**Entries shown:**

□ □ □ □ □

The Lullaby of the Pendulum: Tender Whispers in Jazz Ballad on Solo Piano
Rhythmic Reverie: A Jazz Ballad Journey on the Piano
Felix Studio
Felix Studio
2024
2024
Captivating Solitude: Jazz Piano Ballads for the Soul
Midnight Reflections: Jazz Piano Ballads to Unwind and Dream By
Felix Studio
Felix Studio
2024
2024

□ □ □ □ □

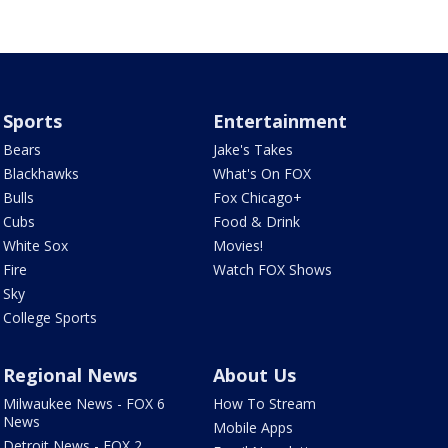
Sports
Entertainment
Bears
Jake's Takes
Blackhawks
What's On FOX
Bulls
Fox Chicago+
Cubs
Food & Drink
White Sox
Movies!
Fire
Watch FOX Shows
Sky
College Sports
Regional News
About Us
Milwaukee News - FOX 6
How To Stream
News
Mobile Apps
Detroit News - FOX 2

□ □ □ □ □

**Task to complete:** Find the word "Jazz" in the listing above, then copy each line where it turns up.

**Completed exercise:**
The Lullaby of the Pendulum: Tender Whispers in Jazz Ballad on Solo Piano
Rhythmic Reverie: A Jazz Ballad Journey on the Piano
Captivating Solitude: Jazz Piano Ballads for the Soul
Midnight Reflections: Jazz Piano Ballads to Unwind and Dream By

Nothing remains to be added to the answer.